(Records from a dataset)
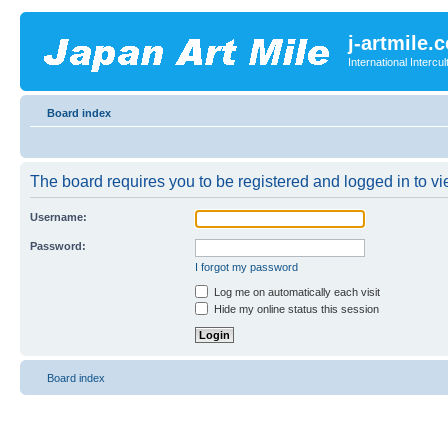
j-artmile.
International Interc
Board index
The board requires you to be registered and logged in to vie
Username:
Password:
I forgot my password
Log me on automatically each visit
Hide my online status this session
Board index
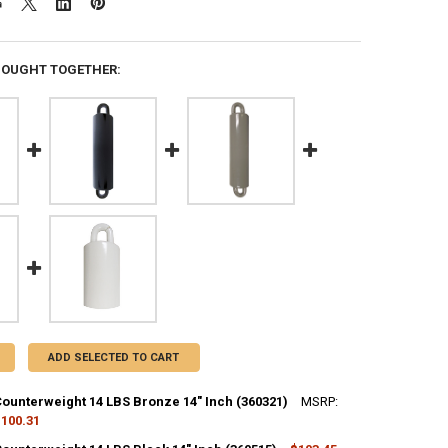
BOUGHT TOGETHER:
ADD SELECTED TO CART
Counterweight 14 LBS Bronze 14" Inch (360321)
MSRP:
100.31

HOW TO COMPLETE THIS TASK: Give back the records exactly, minus any pictures.

RESPONSE:
j-artmile.
International Interc
Board index
The board requires you to be registered and logged in to vie
Username:
Password:
I forgot my password
Log me on automatically each visit
Hide my online status this session
Board index
BOUGHT TOGETHER:
ADD SELECTED TO CART
Counterweight 14 LBS Bronze 14" Inch (360321)
MSRP:
100.31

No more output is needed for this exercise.